Timely knowledge of a patient’s nutritional status or state of infection could notably improve the speed of recovery.
The aim of the project was to further develop a medical tool to be used by healthcare personnel in rural developing countries to improve the quality of care provided to mothers, young children and critically ill patients.
The idea for the project builds on a novel, non-invasive, commercially available technology to study the microcirculation in humans, called sidestream dark field (SDF) imaging. The SDF device is a hand-held video-microscope that can be connected to a laptop computer.
By positioning the probe under the tongue, clear and crisp pictures of the blood flow in the smallest blood vessels of the body (capillaries) can be obtained and quantified.
Parameters of the sublingual microcirculation (e.g., microvascular flow index, functional capillary density) can be used to detect critical health conditions in patients even before changes in lab values are detectable. Also, less acute changes in health conditions, e.g., chronic malnutrition, can be detected in the microcirculation.

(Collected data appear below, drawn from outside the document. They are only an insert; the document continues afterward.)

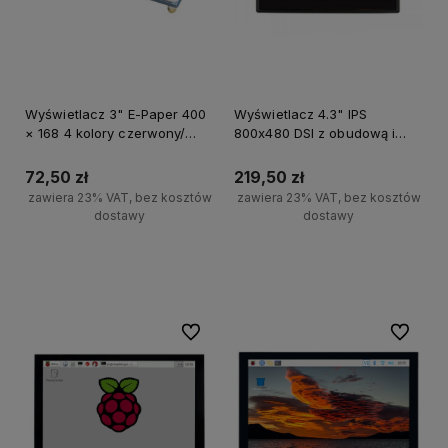
Wyświetlacz 3" E-Paper 400
Wyświetlacz 4.3" IPS
× 168 4 kolory czerwony/
800x480 DSI z obudową i
żółty/czarny/biały
panelem dotykowym
pojemnościowym
72,50 zł
219,50 zł
zawiera 23% VAT, bez kosztów
zawiera 23% VAT, bez kosztów
dostawy
dostawy
Powiadom o dostępności
Powiadom o dostępności
Do ulubionych
Do ulubi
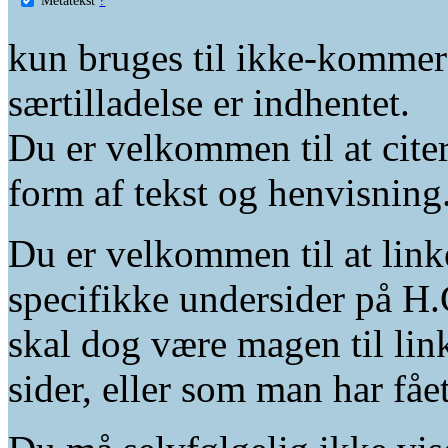
kun bruges til ikke-kommer
særtilladelse er indhentet.
Du er velkommen til at citer
form af tekst og henvisning
Du er velkommen til at linke
specifikke undersider på H.
skal dog være magen til lin
sider, eller som man har fåe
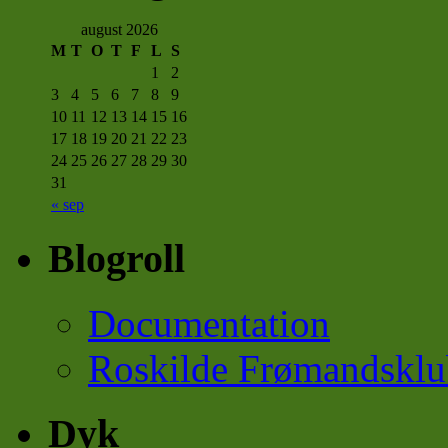
august 2026
M
T
O
T
F
L
S
1
2
3
4
5
6
7
8
9
10
11
12
13
14
15
16
17
18
19
20
21
22
23
24
25
26
27
28
29
30
31
« sep
Blogroll
Documentation
Roskilde Frømandsklu
Dyk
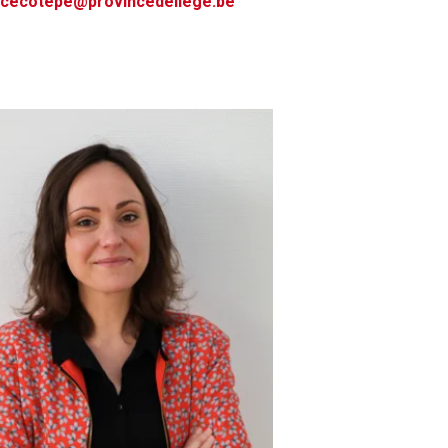
cecotepe@provincedeliege.be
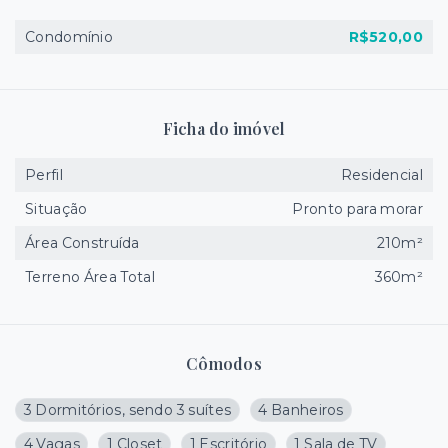
Condomínio
R$520,00
Ficha do imóvel
Perfil
Residencial
Situação
Pronto para morar
Área Construída
210m²
Terreno Área Total
360m²
Cômodos
3 Dormitórios, sendo 3 suítes
4 Banheiros
4 Vagas
1 Closet
1 Escritório
1 Sala de TV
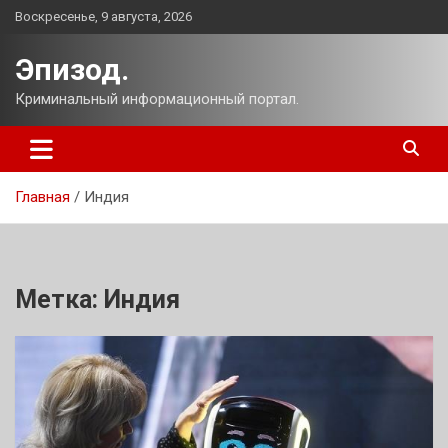
Перейти
Воскресенье, 9 августа, 2026
к
содержимому
Эпизод.
Криминальный информационный портал.
Главная
Индия
Метка:
Индия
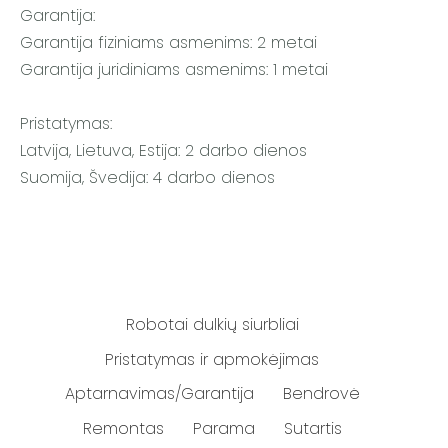
Garantija:
Garantija fiziniams asmenims: 2 metai
Garantija juridiniams asmenims: 1 metai
Pristatymas:
Latvija, Lietuva, Estija: 2 darbo dienos
Suomija, Švedija: 4 darbo dienos
Robotai dulkių siurbliai
Pristatymas ir apmokėjimas
Aptarnavimas/Garantija
Bendrovė
Remontas
Parama
Sutartis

The MicroScreen project aimed to develop and validate new software for rapid analysis of the sublingual microcirculation suitable for:
1. Early detection of malnutrition in children and mothers
2. Identification of critically ill patients at risk for medical complications in the challenging environment of developing countries.
Two different automated software packages were tested in 50 septic shock patients, 50 pregnant women and 50 pediatric patients.
Results were analyzed and compared to standard (semi-automated) software.
The results showed promise for an automated system that derives diagnostically important information from microcirculation videos.
Compared to a commercially available software product, the new developed tools seemed to be capable of detecting vessels and quantifying blood flow automatically in near-real time from large datasets derived from critically ill patients.
The next step is the further miniaturization of the camera. The project team plans to apply for Phase II Transition To Scale funding to achieve this.